** Opening Records for processing block **
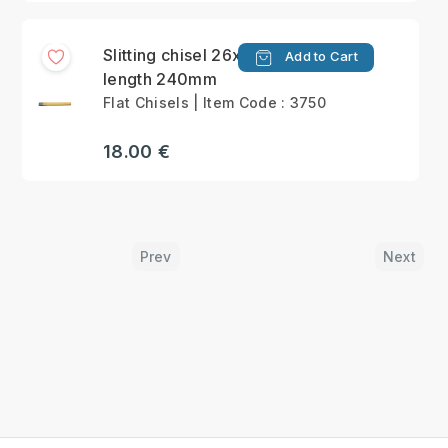
Slitting chisel 26x7mm
Add to Cart
length 240mm
Flat Chisels | Item Code : 3750
18.00 €
Prev
Next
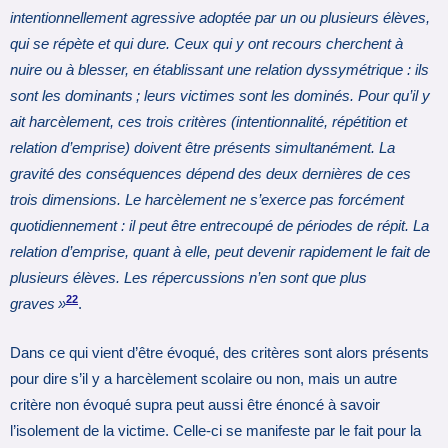
intentionnellement agressive adoptée par un ou plusieurs élèves,
qui se répète et qui dure. Ceux qui y ont recours cherchent à
nuire ou à blesser, en établissant une relation dyssymétrique : ils
sont les dominants ; leurs victimes sont les dominés. Pour qu’il y
ait harcèlement, ces trois critères (intentionnalité, répétition et
relation d’emprise) doivent être présents simultanément. La
gravité des conséquences dépend des deux dernières de ces
trois dimensions. Le harcèlement ne s’exerce pas forcément
quotidiennement : il peut être entrecoupé de périodes de répit. La
relation d’emprise, quant à elle, peut devenir rapidement le fait de
plusieurs élèves. Les répercussions n’en sont que plus
22
graves »
.
Dans ce qui vient d’être évoqué, des critères sont alors présents
pour dire s’il y a harcèlement scolaire ou non, mais un autre
critère non évoqué supra peut aussi être énoncé à savoir
l’isolement de la victime. Celle-ci se manifeste par le fait pour la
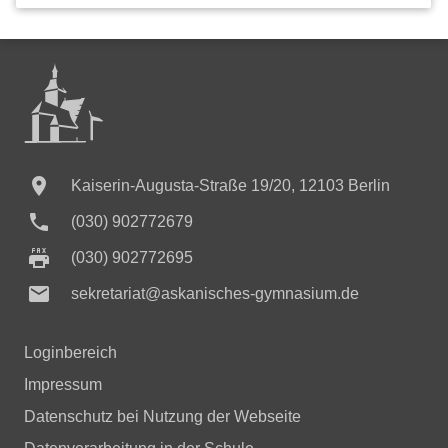

Kaiserin-Augusta-Straße 19/20, 12103 Berlin

(030) 902772679
(030) 902772695

sekretariat@askanisches-gymnasium.de
Loginbereich
Impressum
Datenschutz bei Nutzung der Webseite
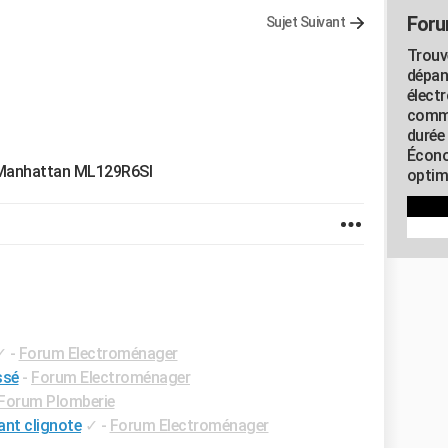
Foru
Sujet Suivant
Trouv
dépan
élect
commu
durée
Écono
r Manhattan ML129R6SI
optimi
✓
-
Forum Electroménager
ssé
-
Forum Electroménager
Forum Plomberie
ant clignote
✓
-
Forum Electroménager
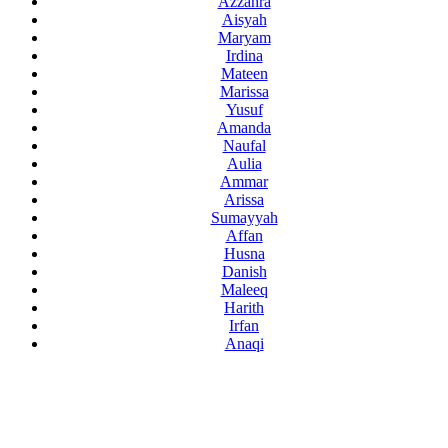
Azzahra
Aisyah
Maryam
Irdina
Mateen
Marissa
Yusuf
Amanda
Naufal
Aulia
Ammar
Arissa
Sumayyah
Affan
Husna
Danish
Maleeq
Harith
Irfan
Anaqi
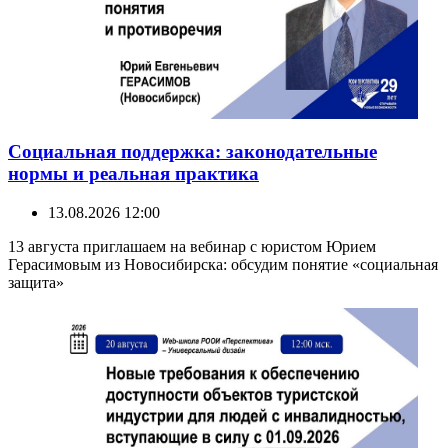
Социальная поддержка: законодательные
нормы и реальная практика
13.08.2026 12:00
13 августа приглашаем на вебинар с юристом Юрием
Герасимовым из Новосибирска: обсудим понятие «социальная
защита»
** Closing Records for processing block **
__About this task__. When you repeat the material, keep every word exact and drop the pictures.

__Answer to this task__.
Slitting chisel 26x7mm
Add to Cart
length 240mm
Flat Chisels | Item Code : 3750
18.00 €
Prev
Next
intentionnellement agressive adoptée par un ou plusieurs élèves,
qui se répète et qui dure. Ceux qui y ont recours cherchent à
nuire ou à blesser, en établissant une relation dyssymétrique : ils
sont les dominants ; leurs victimes sont les dominés. Pour qu’il y
ait harcèlement, ces trois critères (intentionnalité, répétition et
relation d’emprise) doivent être présents simultanément. La
gravité des conséquences dépend des deux dernières de ces
trois dimensions. Le harcèlement ne s’exerce pas forcément
quotidiennement : il peut être entrecoupé de périodes de répit. La
relation d’emprise, quant à elle, peut devenir rapidement le fait de
plusieurs élèves. Les répercussions n’en sont que plus
22
graves »
.
Dans ce qui vient d’être évoqué, des critères sont alors présents
pour dire s’il y a harcèlement scolaire ou non, mais un autre
critère non évoqué supra peut aussi être énoncé à savoir
l’isolement de la victime. Celle-ci se manifeste par le fait pour la

Kaiserin-Augusta-Straße 19/20, 12103 Berlin

(030) 902772679
(030) 902772695

sekretariat@askanisches-gymnasium.de
Loginbereich
Impressum
Datenschutz bei Nutzung der Webseite
Foru
Sujet Suivant
Trouv
dépan
élect
commu
durée
Écono
r Manhattan ML129R6SI
optimi
✓
-
Forum Electroménager
ssé
-
Forum Electroménager
Forum Plomberie
ant clignote
✓
-
Forum Electroménager
Azzahra
Aisyah
Maryam
Irdina
Mateen
Marissa
Yusuf
Amanda
Naufal
Aulia
Ammar
Arissa
Sumayyah
Affan
Husna
Danish
Maleeq
Harith
Irfan
Anaqi
Социальная поддержка: законодательные
нормы и реальная практика
13.08.2026 12:00
13 августа приглашаем на вебинар с юристом Юрием
Герасимовым из Новосибирска: обсудим понятие «социальная
защита»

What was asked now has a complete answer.